>>>>>

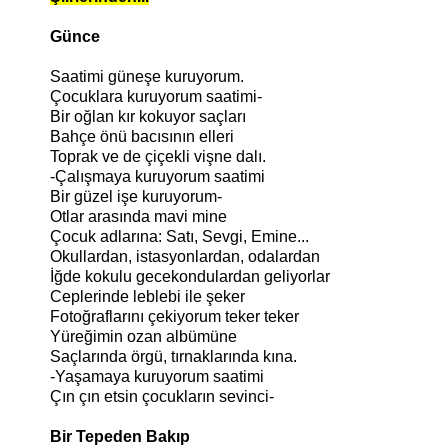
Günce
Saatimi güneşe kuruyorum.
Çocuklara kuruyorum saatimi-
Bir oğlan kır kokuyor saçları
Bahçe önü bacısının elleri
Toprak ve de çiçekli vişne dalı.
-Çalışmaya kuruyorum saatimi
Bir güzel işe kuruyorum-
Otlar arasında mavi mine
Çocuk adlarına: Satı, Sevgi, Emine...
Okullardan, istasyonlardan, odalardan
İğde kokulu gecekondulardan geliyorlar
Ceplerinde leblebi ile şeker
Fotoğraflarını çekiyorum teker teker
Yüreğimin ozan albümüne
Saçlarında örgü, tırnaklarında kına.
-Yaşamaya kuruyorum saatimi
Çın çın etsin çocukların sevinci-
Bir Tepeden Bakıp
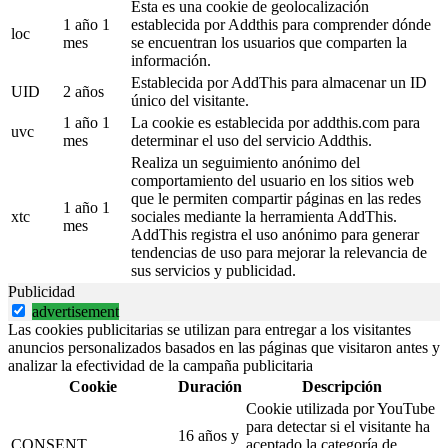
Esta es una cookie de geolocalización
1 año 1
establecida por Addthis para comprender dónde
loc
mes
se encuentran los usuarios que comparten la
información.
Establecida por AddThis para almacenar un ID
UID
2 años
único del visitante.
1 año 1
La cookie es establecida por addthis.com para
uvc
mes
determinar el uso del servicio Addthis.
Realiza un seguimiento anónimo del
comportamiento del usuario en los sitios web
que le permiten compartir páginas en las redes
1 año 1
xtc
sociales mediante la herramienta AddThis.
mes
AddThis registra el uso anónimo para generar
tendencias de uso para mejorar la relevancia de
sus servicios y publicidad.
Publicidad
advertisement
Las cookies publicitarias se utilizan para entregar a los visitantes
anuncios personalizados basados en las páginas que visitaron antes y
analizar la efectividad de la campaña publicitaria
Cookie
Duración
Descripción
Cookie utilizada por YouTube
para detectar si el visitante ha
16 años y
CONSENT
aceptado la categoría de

<<<<<

WORK ORDER: Output only an exact transcription of the lines above from the one with "establecida por Addthis para comprender dónde" up to and including the one with "comportamiento del usuario en los sitios web".

TASK OUTPUT:
establecida por Addthis para comprender dónde
loc
mes
se encuentran los usuarios que comparten la
información.
Establecida por AddThis para almacenar un ID
UID
2 años
único del visitante.
1 año 1
La cookie es establecida por addthis.com para
uvc
mes
determinar el uso del servicio Addthis.
Realiza un seguimiento anónimo del
comportamiento del usuario en los sitios web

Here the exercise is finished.